Voici enfin un fait qui semblerait expliquer des manifestations analogues chez le pessimiste. « Les arthritiques ont besoin, pour échapper à des troubles qui, sans cela, seraient constants, d’avoir de temps en temps, soit une décharge hémorrhoïdaire ou menstruelle, soit un flux diarrhéique, soit un accès de polyurie ou de transpiration… Mais il est une de ces dérivations sur laquelle, croyons-nous, on n’a jamais insisté, c’est celle qui se produit par les organes génitaux. » II y a, chez certains arthritiques, des poussées congestives de ce genre, marquées « par une forte tendance hypocondriaque, mélange de rêverie et d’érotisme qui disparaît au bout de deux ou trois jours, en même temps que le besoin de rapports sexuels. » La vie de lord Byron, de Baudelaire, de Flaubert, contient des périodes de pareilles poussées génésiques, suivies de repos absolu, après une véritable saturation.

Les rapports de l’arthritisme avec le pessimisme ne sont ni plus ni moins évidents que ceux que M. Magalhães a établis entre cette maladie mentale et la neurasthénie affective.

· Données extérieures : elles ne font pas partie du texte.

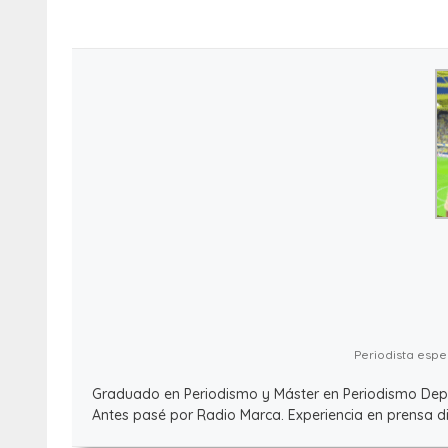
Periodista espec
Graduado en Periodismo y Máster en Periodismo Deport
Antes pasé por Radio Marca. Experiencia en prensa dig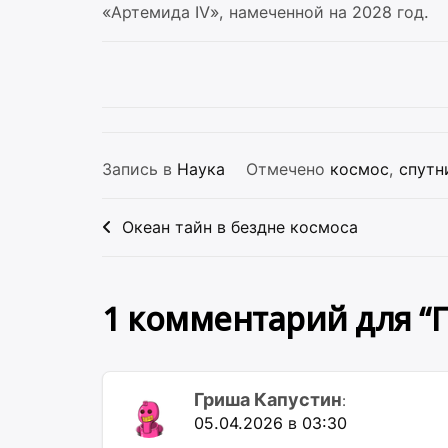
«Артемида IV», намеченной на 2028 год.
Запись в
Наука
Отмечено
космос
,
спутн
Навигация
Океан тайн в бездне космоса
по
записям
1 комментарий для “
Гриша Капустин
:
05.04.2026 в 03:30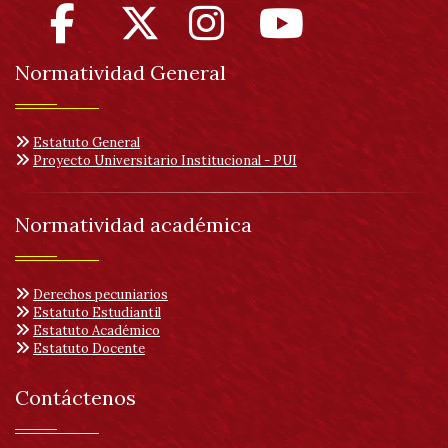
Normatividad General
Estatuto General
Proyecto Universitario Institucional - PUI
Normatividad académica
Derechos pecuniarios
Estatuto Estudiantil
Estatuto Académico
Estatuto Docente
Contáctenos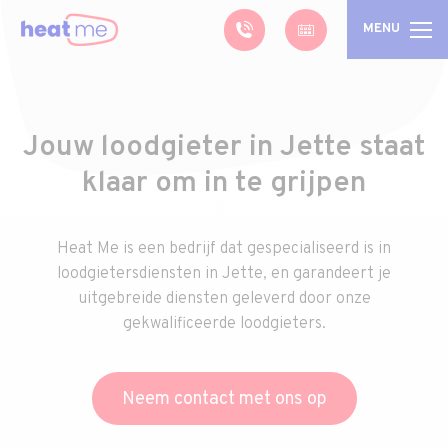
MENU
Jouw loodgieter in Jette staat
klaar om in te grijpen
Heat Me is een bedrijf dat gespecialiseerd is in
loodgietersdiensten in Jette, en garandeert je
uitgebreide diensten geleverd door onze
gekwalificeerde loodgieters.
Neem contact met ons op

Les critiques formulées à l’encontre de la première thèse reviennent tout naturellement à propos de la seconde. On comprend peut-être mieux les rapports de la tristesse systématique, ou pessimisme, avec un état pathologique assez bien déterminé. Mais si l’unité pathologique est bien déduite, les conséquences psychologiques sont ou paraissent outrées. L’arthritisme embrasse et explique trop de choses. Il n’est pas aussi facile qu’on pourrait tout d’abord le croire, de passer de l’arthritisme décrit par le clinicien à son état mental, ou plutôt à l’ensemble de ses états mentaux interprétés par le psychologue. Il est évident que tout le pessimisme n’est pas dans l’arthritisme, que tout arthritique n’est pas pessimiste, et réciproquement.

  1. M. Magalhães a constaté des troubles de cette nature chez les sujets atteints de neurasthénie affective.